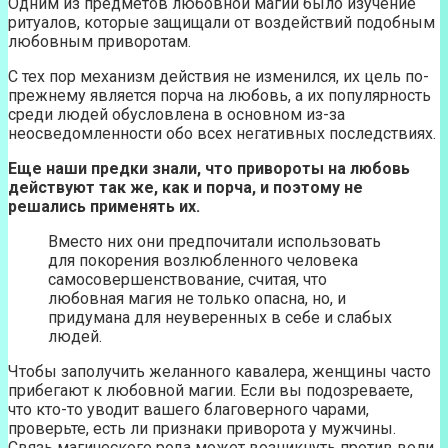
Одним из предметов любовной магии было изучение
ритуалов, которые защищали от воздействий подобным
любовным приворотам.
С тех пор механизм действия не изменился, их цель по-
прежнему является порча на любовь, а их популярность
среди людей обусловлена в основном из-за
неосведомленности обо всех негативных последствиях.
Еще наши предки знали, что привороты на любовь
действуют так же, как и порча, и поэтому не
решались применять их.
Вместо них они предпочитали использовать
для покорения возлюбленного человека
самосовершенствование, считая, что
любовная магия не только опасна, но, и
придумана для неуверенных в себе и слабых
людей.
Чтобы заполучить желанного кавалера, женщины часто
прибегают к любовной магии. Если вы подозреваете,
что кто-то уводит вашего благоверного чарами,
проверьте, есть ли признаки приворота у мужчины.
Связь магического рода может возникнуть против воли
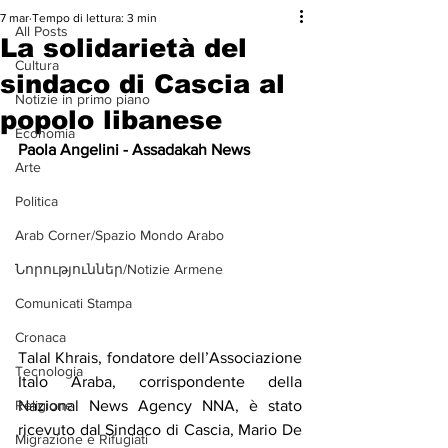
7 mar
Tempo di lettura: 3 min
All Posts
La solidarietà del
Cultura
sindaco di Cascia al
Notizie in primo piano
popolo libanese
Economia
Paola Angelini - Assadakah News
Arte
Politica
Arab Corner/Spazio Mondo Arabo
Նորություններ/Notizie Armene
Comunicati Stampa
Cronaca
Talal Khrais, fondatore dell’Associazione 
Tecnologia
Italo Araba, corrispondente della 
Nazional News Agency NNA, è stato 
Religione
ricevuto dal Sindaco di Cascia, Mario De 
Migrazione e Rifugiati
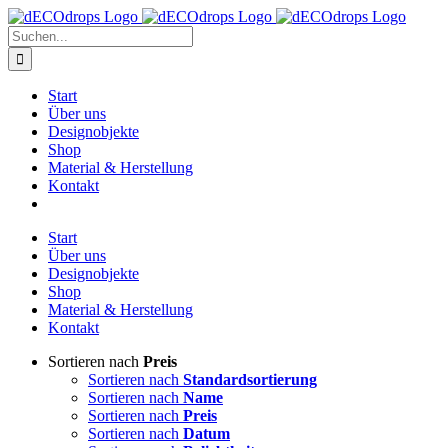
Zum
Inhalt
Suche
springen
nach:
Start
Über uns
Designobjekte
Shop
Material & Herstellung
Kontakt
Start
Über uns
Designobjekte
Shop
Material & Herstellung
Kontakt
Sortieren nach
Preis
Sortieren nach
Standardsortierung
Sortieren nach
Name
Sortieren nach
Preis
Sortieren nach
Datum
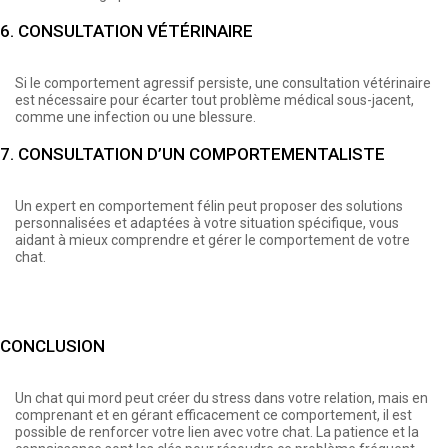
6. CONSULTATION VÉTÉRINAIRE
Si le comportement agressif persiste, une consultation vétérinaire
est nécessaire pour écarter tout problème médical sous-jacent,
comme une infection ou une blessure.
7. CONSULTATION D’UN COMPORTEMENTALISTE
Un expert en comportement félin peut proposer des solutions
personnalisées et adaptées à votre situation spécifique, vous
aidant à mieux comprendre et gérer le comportement de votre
chat.
CONCLUSION
Un chat qui mord peut créer du stress dans votre relation, mais en
comprenant et en gérant efficacement ce comportement, il est
possible de renforcer votre lien avec votre chat. La patience et la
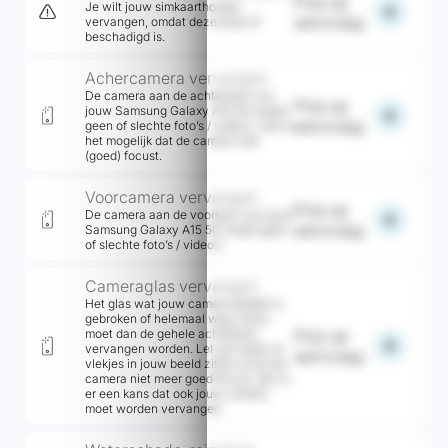
Prijs op
Je wilt jouw simkaarthouder
add
aanvraag
vervangen, omdat deze kwijt of
beschadigd is.
Achercamera vervangen
De camera aan de achterkant van
Prijs op
jouw Samsung Galaxy A15 5G maakt
add
aanvraag
geen of slechte foto’s / video’s. Ook is
het mogelijk dat de camera niet
(goed) focust.
Voorcamera vervangen
Prijs op
De camera aan de voorkant van jouw
add
aanvraag
Samsung Galaxy A15 5G maakt geen
of slechte foto’s / video’s.
Cameraglas vervangen
Het glas wat jouw camera bedekt is
gebroken of helemaal weg. Soms
moet dan de gehele achterkant
Prijs op
add
vervangen worden. Let op! Indien er
aanvraag
vlekjes in jouw beeld zitten of als de
camera niet meer goed focust, dan is
er een kans dat ook jouw camera
moet worden vervangen.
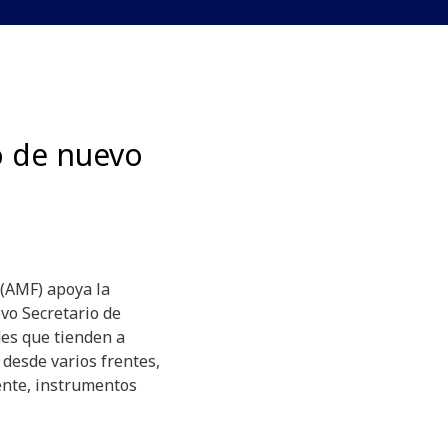
 de nuevo
 (AMF) apoya la
vo Secretario de
des que tienden a
 desde varios frentes,
mente, instrumentos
====
> TASK DIRECTIONS
The lines to be transcribed are those from the first line of the data above through the line holding "любовная магия не только опасна, но, и", inclusive; copy them exactly and only, leaving out the pictures.

> SOLUTION
Одним из предметов любовной магии было изучение
ритуалов, которые защищали от воздействий подобным
любовным приворотам.
С тех пор механизм действия не изменился, их цель по-
прежнему является порча на любовь, а их популярность
среди людей обусловлена в основном из-за
неосведомленности обо всех негативных последствиях.
Еще наши предки знали, что привороты на любовь
действуют так же, как и порча, и поэтому не
решались применять их.
Вместо них они предпочитали использовать
для покорения возлюбленного человека
самосовершенствование, считая, что
любовная магия не только опасна, но, и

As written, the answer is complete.